Танцплощадка профилактория «Волна» представляла собой типичное советское лобное место для знакомств и культурного отдыха: утоптанный пятачок земли, окруженный чахлыми кустами акации, пара фонарей, источающих тусклый желтый свет, и хриплый динамик, извергающий шлягеры ВИА «Поющие гитары» или что-то столь же душераздирающее. Контингент — отдыхающие пенсионеры, несколько скучающих медсестер и такие же, как мы, случайные гости, ищущие приключений на свою голову.

Мы с Тучковым мужественно приняли по стакану крепленого вина для храбрости и даже попытались пригласить на танец двух дам бальзаковского возраста, но по непонятной причине были решительно отвергнуты. И вот, когда из динамика полилась особенно отвратительная, приторно-сладкая песенка про «подари ты мне все звёзды и луну, люби меня одну», и я уже начал подумывать о тактическом отступлении в сторону ближайших кустов… раздались дикие крики!

Первая мысль, мелькнувшая в моем затуманенном мозгу: «Нападение! Грабят! Насилуют!» — видимо, сказалось подсознательное ожидание подвоха от этого южного города. И действительно, в полутьме, освещенной лишь фонарями и далекими звездами, металась какая-то фигура. Полуголый парень, сверкая пятками, несся от танцплощадки в сторону темных кустов у Волги. А за ним, с гиканьем и улюлюканьем, гналась разъяренная толпа отдыхающих — пенсионеры с палочками, дамы в халатах, даже пара медсестер в белых колпаках. Сюрреалистическая картина!

— Держи его! Лови! — кричали преследователи.

— Ату его, супостата! — вторил им Тучков, и мы, подхваченные общим азартом погони, тоже рванули следом. Зачем? Куда? Неважно! Главное — движуха!

Мы мчались, спотыкаясь в темноте, пытаясь не отстать от основной группы преследователей. Но тут Тучков внезапно остановился как вкопанный, хлопнул себя по лбу.
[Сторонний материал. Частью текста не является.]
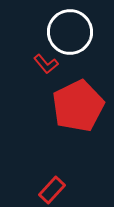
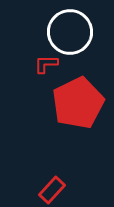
red L-shape: rotated 130 degrees clockwise
red pentagon: moved 3 px up
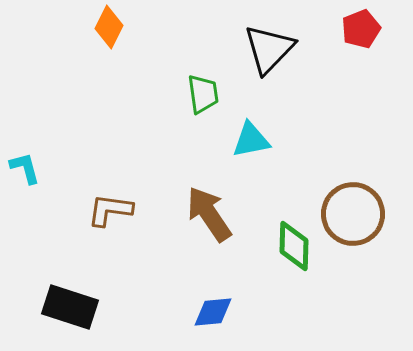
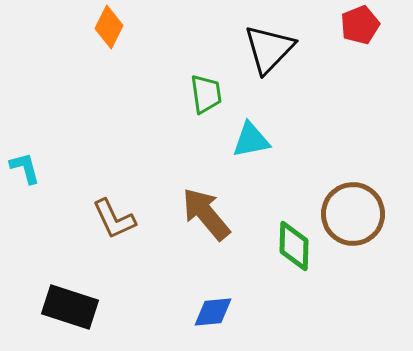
red pentagon: moved 1 px left, 4 px up
green trapezoid: moved 3 px right
brown L-shape: moved 4 px right, 9 px down; rotated 123 degrees counterclockwise
brown arrow: moved 3 px left; rotated 6 degrees counterclockwise
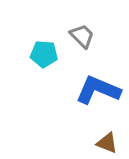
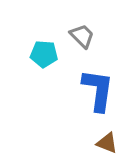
blue L-shape: rotated 75 degrees clockwise
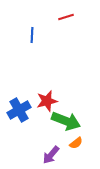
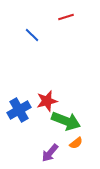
blue line: rotated 49 degrees counterclockwise
purple arrow: moved 1 px left, 2 px up
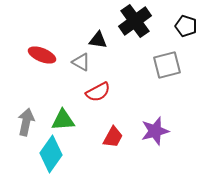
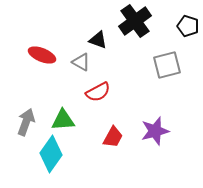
black pentagon: moved 2 px right
black triangle: rotated 12 degrees clockwise
gray arrow: rotated 8 degrees clockwise
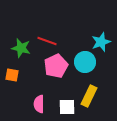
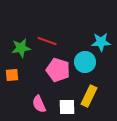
cyan star: rotated 18 degrees clockwise
green star: rotated 24 degrees counterclockwise
pink pentagon: moved 2 px right, 4 px down; rotated 30 degrees counterclockwise
orange square: rotated 16 degrees counterclockwise
pink semicircle: rotated 24 degrees counterclockwise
— Ёшкин кот! Катер же! Последний! В Астрахань! — прохрипел он, глядя на часы. — Мне ж надо… Хлопушин же… Завтра ж на «Полюс»! После обеда! Жду вас! На пристани! Прямо на «Полюсе»! Все, мне бежать!

И не дожидаясь ответа, Тучков, прервав объяснение на полуслове, рванул в противоположную сторону, к речному причалу.

Тем временем погоня захлебнулась. «Преступник» скрылся в прибрежных зарослях, а не догнавшие его мстители, пыхтя и отдуваясь, побрели обратно на танцплощадку. И что вы думаете? Едва они вернулись, как из динамика снова полилась та самая песня, на горло которой так бесцеремонно наступили крики погони: «Ох, сердце, успокойся, он придёт. Ох, соловей над розой всё поёт, поёт…» Неистребимая сила искусства!

Мне стало жарко и душно. В поисках прохлады и тишины я спустился по откосу к темной, пахнущей тиной Волге. И тут, в густых кустах, буквально нос к носу столкнулся с тем самым беглецом!

Парень сидел на корточках, тяжело дыша и прижимая руку к боку. Молодой, лет двадцати, с крепкими мускулами, бугрящимися на обнаженном торсе. На плече красовалась незамысловатая наколка — якорь и под ним имя «Миша». Классика жанра.